• PROMPT: Character for character, transcribe the entries below, minus the images.

• SUPPLIED DATA:
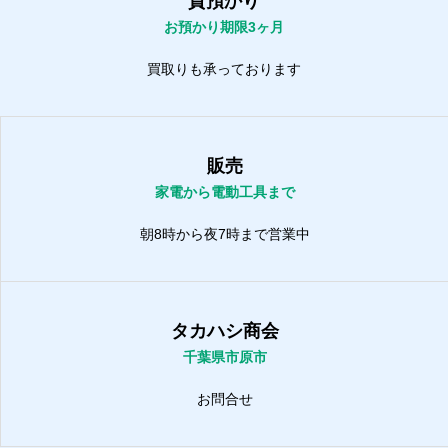
質預かり
お預かり期限3ヶ月
買取りも承っております
販売
家電から電動工具まで
朝8時から夜7時まで営業中
タカハシ商会
千葉県市原市
お問合せ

• EXERCISE SOLUTION:
質預かり
お預かり期限3ヶ月
買取りも承っております
販売
家電から電動工具まで
朝8時から夜7時まで営業中
タカハシ商会
千葉県市原市
お問合せ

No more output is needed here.